一流の銀座のホステスたちは雑学には精通しているようで、くだらない話もそれなりに面白いのだが、多少焦れてきていた。

僕がトイレから戻って来ると、白木が立ち上がった。トイレかな?と思っていると、横の未美に似ている美女も立ち上がり、彼の腕に腕をからめた。

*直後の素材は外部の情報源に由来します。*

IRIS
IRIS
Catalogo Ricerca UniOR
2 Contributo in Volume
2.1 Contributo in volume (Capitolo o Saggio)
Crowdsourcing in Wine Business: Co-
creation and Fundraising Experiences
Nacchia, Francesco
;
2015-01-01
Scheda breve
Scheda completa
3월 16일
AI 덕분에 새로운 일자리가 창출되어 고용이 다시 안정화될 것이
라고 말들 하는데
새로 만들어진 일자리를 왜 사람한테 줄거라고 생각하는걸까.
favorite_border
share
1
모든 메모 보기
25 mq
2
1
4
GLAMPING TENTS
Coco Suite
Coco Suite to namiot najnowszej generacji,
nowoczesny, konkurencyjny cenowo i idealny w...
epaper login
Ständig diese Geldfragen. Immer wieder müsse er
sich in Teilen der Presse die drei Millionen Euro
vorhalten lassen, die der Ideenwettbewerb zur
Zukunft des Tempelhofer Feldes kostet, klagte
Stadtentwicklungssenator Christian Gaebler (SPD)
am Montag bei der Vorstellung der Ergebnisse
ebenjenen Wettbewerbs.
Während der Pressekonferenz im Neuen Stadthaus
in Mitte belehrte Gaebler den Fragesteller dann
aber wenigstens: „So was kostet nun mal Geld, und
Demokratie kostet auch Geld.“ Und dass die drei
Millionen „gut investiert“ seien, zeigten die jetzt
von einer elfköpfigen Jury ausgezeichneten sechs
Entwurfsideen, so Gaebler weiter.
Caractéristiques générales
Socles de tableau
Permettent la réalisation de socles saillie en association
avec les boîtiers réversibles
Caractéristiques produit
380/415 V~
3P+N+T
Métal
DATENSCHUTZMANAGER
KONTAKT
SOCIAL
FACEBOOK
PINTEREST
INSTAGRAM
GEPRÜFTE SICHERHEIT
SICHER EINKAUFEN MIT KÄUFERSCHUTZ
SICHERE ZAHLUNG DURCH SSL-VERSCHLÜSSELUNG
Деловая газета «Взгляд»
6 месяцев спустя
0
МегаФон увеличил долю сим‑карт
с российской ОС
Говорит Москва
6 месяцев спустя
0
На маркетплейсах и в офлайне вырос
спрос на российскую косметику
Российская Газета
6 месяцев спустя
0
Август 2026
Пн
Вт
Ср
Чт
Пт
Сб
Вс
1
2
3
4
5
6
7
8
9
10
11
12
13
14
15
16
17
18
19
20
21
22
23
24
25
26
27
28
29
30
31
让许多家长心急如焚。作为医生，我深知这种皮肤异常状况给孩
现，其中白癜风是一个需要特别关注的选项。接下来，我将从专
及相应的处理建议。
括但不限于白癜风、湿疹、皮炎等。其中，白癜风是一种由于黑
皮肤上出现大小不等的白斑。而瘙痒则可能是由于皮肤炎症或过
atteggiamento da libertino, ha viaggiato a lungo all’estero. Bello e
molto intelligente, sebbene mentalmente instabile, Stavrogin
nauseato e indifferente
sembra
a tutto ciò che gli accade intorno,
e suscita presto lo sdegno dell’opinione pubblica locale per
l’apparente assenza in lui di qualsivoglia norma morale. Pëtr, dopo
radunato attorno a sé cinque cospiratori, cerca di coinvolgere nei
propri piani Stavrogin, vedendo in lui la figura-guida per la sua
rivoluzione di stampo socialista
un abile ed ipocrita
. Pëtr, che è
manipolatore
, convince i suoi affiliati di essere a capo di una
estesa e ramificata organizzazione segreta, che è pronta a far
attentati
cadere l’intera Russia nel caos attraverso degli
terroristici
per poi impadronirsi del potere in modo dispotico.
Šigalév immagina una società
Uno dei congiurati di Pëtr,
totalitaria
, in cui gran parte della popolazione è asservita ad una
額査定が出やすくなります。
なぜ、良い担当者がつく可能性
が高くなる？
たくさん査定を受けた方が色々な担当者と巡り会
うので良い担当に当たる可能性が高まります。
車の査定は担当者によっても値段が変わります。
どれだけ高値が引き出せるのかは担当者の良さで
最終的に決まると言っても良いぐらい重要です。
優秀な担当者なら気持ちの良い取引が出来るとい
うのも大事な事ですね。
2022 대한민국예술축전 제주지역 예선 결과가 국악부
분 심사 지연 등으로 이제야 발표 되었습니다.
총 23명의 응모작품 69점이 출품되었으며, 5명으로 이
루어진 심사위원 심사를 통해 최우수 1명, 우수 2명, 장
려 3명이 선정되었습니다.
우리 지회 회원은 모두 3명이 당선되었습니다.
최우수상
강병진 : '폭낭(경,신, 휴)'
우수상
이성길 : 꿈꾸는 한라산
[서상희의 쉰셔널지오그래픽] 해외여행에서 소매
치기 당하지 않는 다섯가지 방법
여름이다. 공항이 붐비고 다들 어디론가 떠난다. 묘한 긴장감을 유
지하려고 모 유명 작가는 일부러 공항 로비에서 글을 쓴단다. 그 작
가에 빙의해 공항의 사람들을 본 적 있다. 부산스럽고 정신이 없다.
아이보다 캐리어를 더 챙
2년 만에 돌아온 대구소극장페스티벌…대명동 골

「先生、私はこのナターシャ(※源子名)と用がありますから、また後程ご連絡させていただきます」
と、微笑んだ。

僕は多少面食らった。

(商談はどうしたんだよ~)出口に歩みかけている彼を追った。

「どういうことですか?」

「先生は真面目なんだから、…リバティ(※源子名)と今日は楽しんでください。それとも彼女がお嫌いですか?」

(そういうことか!?)

「いいえ、そんなことはありませんけど、…そうだ!?今度連絡する時はここにお願いします」

と、僕は携帯電話のナンバーを渡した。…これ以上本物の助教授に迷惑は掛けられないと思ったのだ。
助教授には白木から今後電話がきても居留守を使ってもらうつもりだ。
そして僕とも無関係を装ってもらい、もし万が一、将来、警察の調査が入っても、名前を使われた被害者だと主張してくださいとお願いしておくつもりだ。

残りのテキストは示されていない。